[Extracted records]
::::::
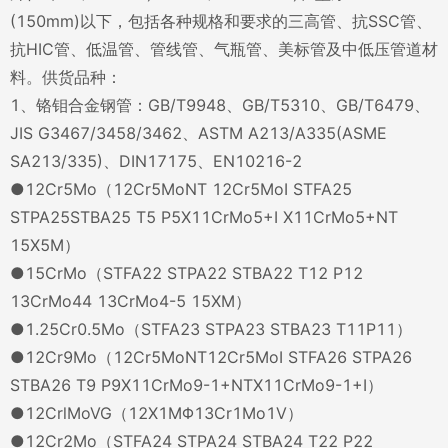
(150mm)以下，包括各种规格和要求的三高管、抗SSC管、
抗HIC管、低温管、管线管、气瓶管、美标管及中低压管道材
料。供货品种：
1、铬钼合金钢管：GB/T9948、GB/T5310、GB/T6479、
JIS G3467/3458/3462、ASTM A213/A335(ASME
SA213/335)、DIN17175、EN10216-2
●12Cr5Mo（12Cr5MoNT 12Cr5MoI STFA25
STPA25STBA25 T5 P5X11CrMo5+I X11CrMo5+NT
15X5M）
●15CrMo（STFA22 STPA22 STBA22 T12 P12
13CrMo44 13CrMo4-5 15XM）
●1.25Cr0.5Mo（STFA23 STPA23 STBA23 T11P11）
●12Cr9Mo（12Cr5MoNT12Cr5MoI STFA26 STPA26
STBA26 T9 P9X11CrMo9-1+NTX11CrMo9-1+I）
●12CrlMoVG（12X1MΦ13Cr1Mo1V）
●12Cr2Mo（STFA24 STPA24 STBA24 T22 P22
::::::
▶ Aim of the exercise
What you return must match each record exactly and contain no images.

▶ Answer box
(150mm)以下，包括各种规格和要求的三高管、抗SSC管、
抗HIC管、低温管、管线管、气瓶管、美标管及中低压管道材
料。供货品种：
1、铬钼合金钢管：GB/T9948、GB/T5310、GB/T6479、
JIS G3467/3458/3462、ASTM A213/A335(ASME
SA213/335)、DIN17175、EN10216-2
●12Cr5Mo（12Cr5MoNT 12Cr5MoI STFA25
STPA25STBA25 T5 P5X11CrMo5+I X11CrMo5+NT
15X5M）
●15CrMo（STFA22 STPA22 STBA22 T12 P12
13CrMo44 13CrMo4-5 15XM）
●1.25Cr0.5Mo（STFA23 STPA23 STBA23 T11P11）
●12Cr9Mo（12Cr5MoNT12Cr5MoI STFA26 STPA26
STBA26 T9 P9X11CrMo9-1+NTX11CrMo9-1+I）
●12CrlMoVG（12X1MΦ13Cr1Mo1V）
●12Cr2Mo（STFA24 STPA24 STBA24 T22 P22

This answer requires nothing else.